I’m well aware that the writing is going to have to simmer down for a while. A good long while. But, um, I can’t even get the house clean now. How can I add the time commitment of a newborn on to the kid commitments I already have? The last time I had a baby, Alex was in preschool for a whopping two mornings a week. I freaked out when he had eight weeks of baseball once a week. And now it’s all-day school and piano lessons and homework, and Julianna on the bus, and Julianna’s speech homework, and…

Folks, I’m a little intimidated by what my life’s about to become.

Don’t get me wrong. It’ll all be worth it. The back shot, the surgery, the two weeks without driving and six weeks without lifting, the sleepless nights. It’ll already be worth it a week in—a day in. But there were plenty of times in Nicholas’s first six months when I lost all semblance of cool. And as I begin to contemplate the change to come, I’m kind of scared.

Pour some loving on me, folks.

Just Write

Just Before You Start


“The scariest moment is always just before you start.
After that, things can only get better.”
Stephen King

You know what already worries me about my upcoming C-section? I’m terrified of the back shot.

You’d think repetition would inure me to the experience. But I’m so ticklish. What if I jump at the wrong moment and end up paralyzed? And the side effects! Hot flashes, nausea, inability to swallow—I’ve had it all.
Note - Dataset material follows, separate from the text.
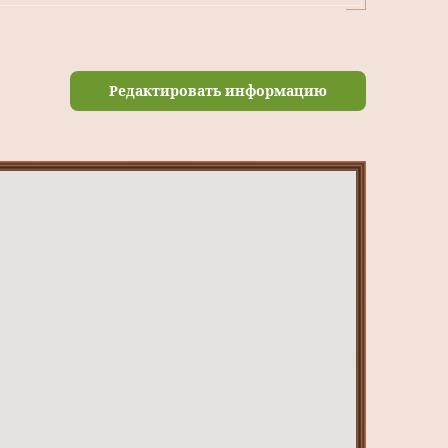
Редактировать информацию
These were the fears that kept me awake the night before my third child was born. While Christian slept, I tossed and turned. Past midnight, I couldn’t have water. Misery. Sometime close to 1a.m., I finally drifted off.

Moments later, I woke to piteous moans. I found Christian rolling around on the bathroom floor, clutching his stomach. I thought he was dying, four hours before I had to deliver a baby.

I called 911. The ambulance whisked him to the ER; I followed. The night attendants said blankly, “Wait a minute. You’re having a baby, and he came in the ambulance?”

3 1/2 hours later, Christian lay sleeping on a bed of two vinyl chairs while I tossed and turned on a hospital bed. Three months of nausea that intensified on insufficient sleep. You can’t get much more insufficient than zero…and now it was time for a spinal?

The door opened, and a gentle-faced man came in. “I’m the nurse anesthetist,” he said. “Can you tell me what your experience of a spinal is like?”

I started crying. He patted my leg and said, “Don’t worry. We’ll take care of you. Just tell me whatever you’re feeling, and we’ll take care of it.”

An hour later, beneath bright lights and gentle hands, I said, “Are you ready to put it in?”

“It’s done,” he said, and I felt the familiar warmth flooding my legs.

And I knew then I was going to be okay.